§ **Source material**:
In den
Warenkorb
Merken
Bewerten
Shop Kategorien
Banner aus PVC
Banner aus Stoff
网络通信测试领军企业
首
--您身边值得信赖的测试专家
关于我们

* * *

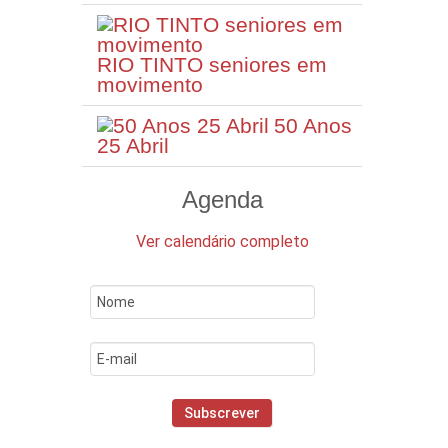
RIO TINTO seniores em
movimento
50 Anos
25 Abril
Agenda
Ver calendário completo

* * *

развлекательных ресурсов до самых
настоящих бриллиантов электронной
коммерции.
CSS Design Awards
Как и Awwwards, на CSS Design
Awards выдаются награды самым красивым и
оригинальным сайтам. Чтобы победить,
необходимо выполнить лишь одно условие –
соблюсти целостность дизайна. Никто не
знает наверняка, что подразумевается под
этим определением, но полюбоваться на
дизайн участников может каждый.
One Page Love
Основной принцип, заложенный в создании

§ **Exercise brief**: Please, from the material above, copy only the lines from the line with "Как и Awwwards, на CSS Design" up to and including the line with "Основной принцип, заложенный в создании", exactly as written.

§ **Problem solution**:
Как и Awwwards, на CSS Design
Awards выдаются награды самым красивым и
оригинальным сайтам. Чтобы победить,
необходимо выполнить лишь одно условие –
соблюсти целостность дизайна. Никто не
знает наверняка, что подразумевается под
этим определением, но полюбоваться на
дизайн участников может каждый.
One Page Love
Основной принцип, заложенный в создании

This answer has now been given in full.